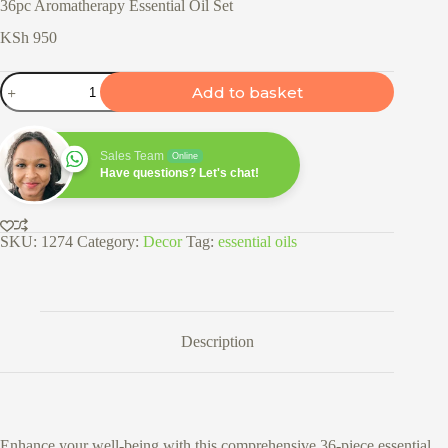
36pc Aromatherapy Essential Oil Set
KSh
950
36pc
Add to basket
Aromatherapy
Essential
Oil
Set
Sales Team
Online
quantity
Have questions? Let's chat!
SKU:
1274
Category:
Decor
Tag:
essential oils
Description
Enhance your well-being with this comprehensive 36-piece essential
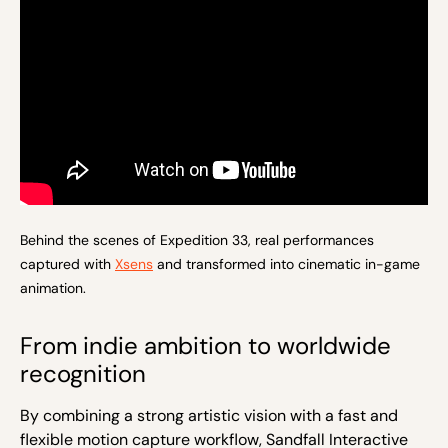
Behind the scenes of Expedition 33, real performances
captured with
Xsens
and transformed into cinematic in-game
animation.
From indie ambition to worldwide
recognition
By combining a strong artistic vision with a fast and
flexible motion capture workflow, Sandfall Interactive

—————

* _Exercise instructions_
Omit all pictures and repeat the rest of the records verbatim.

* _Answer to this task_
36pc Aromatherapy Essential Oil Set
KSh
950
36pc
Add to basket
Aromatherapy
Essential
Oil
Set
Sales Team
Online
quantity
Have questions? Let's chat!
SKU:
1274
Category:
Decor
Tag:
essential oils
Description
Enhance your well-being with this comprehensive 36-piece essential
Behind the scenes of Expedition 33, real performances
captured with
Xsens
and transformed into cinematic in-game
animation.
From indie ambition to worldwide
recognition
By combining a strong artistic vision with a fast and
flexible motion capture workflow, Sandfall Interactive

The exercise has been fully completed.